Hollywood has been reluctant to let go of its love affair with this colorful Old South, and bestselling novels and Academy Award-winning screenplays continue to mine the mystique of a region clad in its own troublesome history. In fact, so many movies have been made in Wilmington, North Carolina, that it has been dubbed "Hollywood East."
Long burdened with a "Scarlett" reputation cluttered with pickup trucks and good ol' boys, these Southern states are actually aging gracefully with time, while maintaining an amiable drawl and such culinary traditions as hot buttered grits and fresh boiled peanuts. Yet they now also boast neon-lit cities with cutting-edge architecture, high-tech industry, exhilarating sports events, and intricately designed highways -- not to mention big-city gridlock.

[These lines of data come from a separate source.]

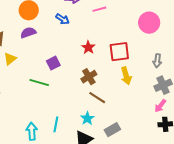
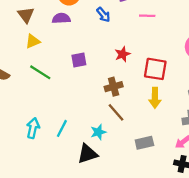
green line: (39, 83) -> (40, 72), moved
gray rectangle: (112, 130) -> (144, 143), moved

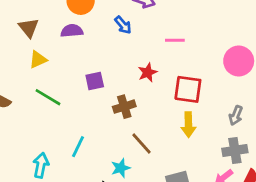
pink line: (147, 16) -> (175, 40), moved
brown cross: (114, 87) -> (124, 107), moved
cyan line: (62, 128) -> (78, 147), moved

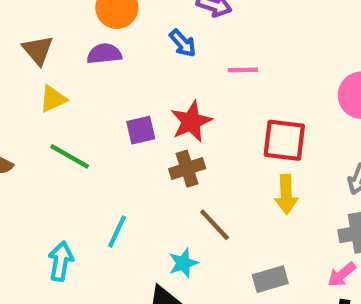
pink line: (175, 40) -> (243, 70), moved
red star: (148, 72) -> (191, 122), moved, size x1.4

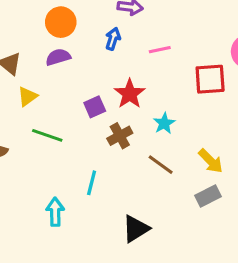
blue arrow: (183, 43) -> (113, 39), turned -110
red square: (284, 140) -> (210, 79), moved
brown cross: (187, 169) -> (120, 136), moved
yellow arrow: (286, 194) -> (211, 161), moved, turned -32
cyan star: (183, 263) -> (164, 123), moved

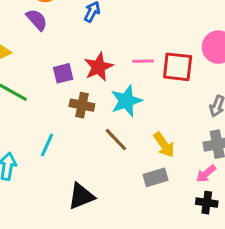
pink line: (160, 50) -> (143, 61), moved
purple semicircle: (58, 57) -> (37, 20), turned 55
cyan star: (164, 123) -> (126, 101), size x1.5
brown cross: (120, 136) -> (82, 105), turned 30

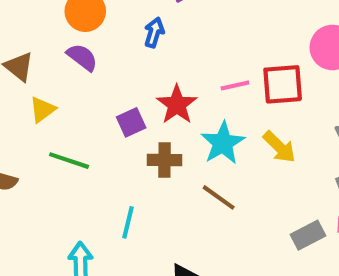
yellow arrow: (164, 145) -> (279, 147), moved
gray rectangle: (156, 177) -> (308, 235), moved

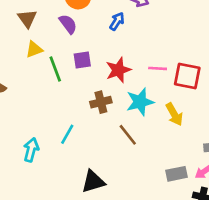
purple square: (131, 122) -> (82, 60), moved
brown cross: (165, 160) -> (101, 102), turned -30
green line: (69, 161) -> (55, 69), moved, turned 35

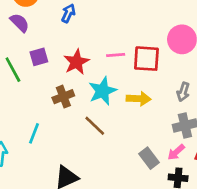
yellow arrow: (174, 114) -> (139, 99), turned -50
gray rectangle: (176, 174) -> (149, 158), turned 72

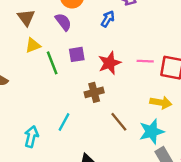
cyan star: (102, 91) -> (152, 132), moved

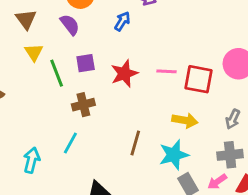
yellow triangle: (33, 45) -> (34, 52), turned -42
brown cross: (94, 92) -> (83, 105), moved
brown line: (119, 122) -> (135, 143), turned 55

The voices of today's Carolinas and Georgia reflect the diversity of a population that not so long ago faced considerable racial inequality, issues that Georgia native son Martin Luther King, Jr., so eloquently challenged. Other key players in the New South include politicos clamoring to fill the shoes and Senate seat of the recently expired Strom Thurmond. And, of course, there's the dignified, soft-spoken peanut farmer who became president of the United States and is now an agent of world peace.
The Carolinas and Georgia rank among the top 10 states for residential travel and are major destinations for international travelers as well. Every year, Charleston and Savannah place in the top 10 U.S. cities in Condé Nast Traveler's Readers' Choice Awards. From the Smoky Mountains to the sun-kissed Atlantic coastline, from Kitty Hawk's windswept dunes to Georgia's Suwannee River country and Okefenokee Swamp, the tri-state area attracts visitors to the tune of almost 140 million per year.
The Gullah Tongue Makes It to Broadway -- In the 1920s while he was living in Charleston, DuBose Heyward wrote Porgy, which in time became a Broadway play. Later, it became even more famous as a folk opera created by George Gershwin and retitled Porgy and Bess. Living for a time in Charleston, Gershwin incorporated sounds and rhythms he'd seen in black churches around the Low Country. Heyward was inspired by the city's rich heritage, even though the glorious mansions of old had fallen into disrepair and Charlestonians were going through hard times -- "too poor to paint, too proud to whitewash." Heyward used not only the byways of Charleston but also his setting for the Gullah language for his dialogues.